■ **Your assignment**
Exactly retype the opening line of the entries and every line after it, ending with the line that contains "evrait provenir d’un". Skip all pictures.

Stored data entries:
========
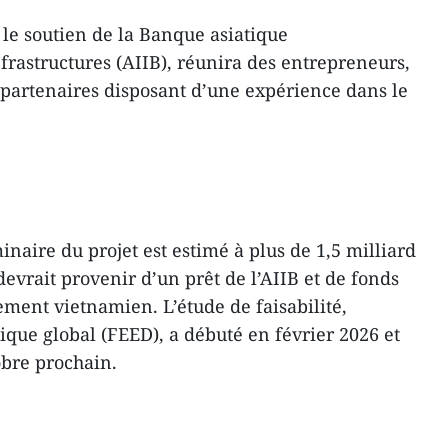
le soutien de la Banque asiatique
frastructures (AIIB), réunira des entrepreneurs,
t partenaires disposant d’une expérience dans le
inaire du projet est estimé à plus de 1,5 milliard
evrait provenir d’un prêt de l’AIIB et de fonds
ment vietnamien. L’étude de faisabilité,
que global (FEED), a débuté en février 2026 et
obre prochain.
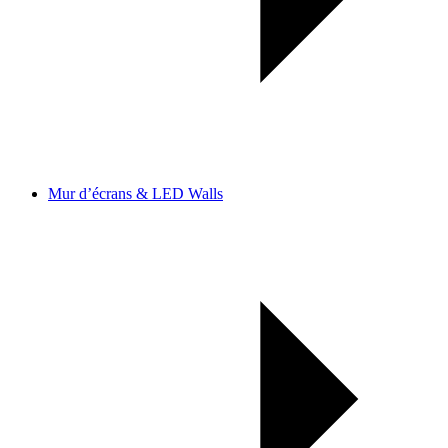
Mur d’écrans & LED Walls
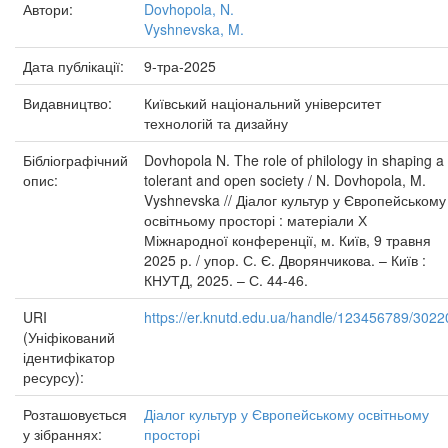
Автори:
Dovhopola, N.
Vyshnevska, M.
Дата публікації:
9-тра-2025
Видавництво:
Київський національний університет
технологій та дизайну
Бібліографічний
Dovhopola N. The role of philology in shaping a
опис:
tolerant and open society / N. Dovhopola, M.
Vyshnevska // Діалог культур у Європейському
освітньому просторі : матеріали Х
Міжнародної конференції, м. Київ, 9 травня
2025 р. / упор. С. Є. Дворянчикова. – Київ :
КНУТД, 2025. – С. 44-46.
URI
https://er.knutd.edu.ua/handle/123456789/3022
(Уніфікований
ідентифікатор
ресурсу):
Розташовується
Діалог культур у Європейському освітньому
у зібраннях:
просторі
========
■ **Answer**
le soutien de la Banque asiatique
frastructures (AIIB), réunira des entrepreneurs,
t partenaires disposant d’une expérience dans le
inaire du projet est estimé à plus de 1,5 milliard
evrait provenir d’un prêt de l’AIIB et de fonds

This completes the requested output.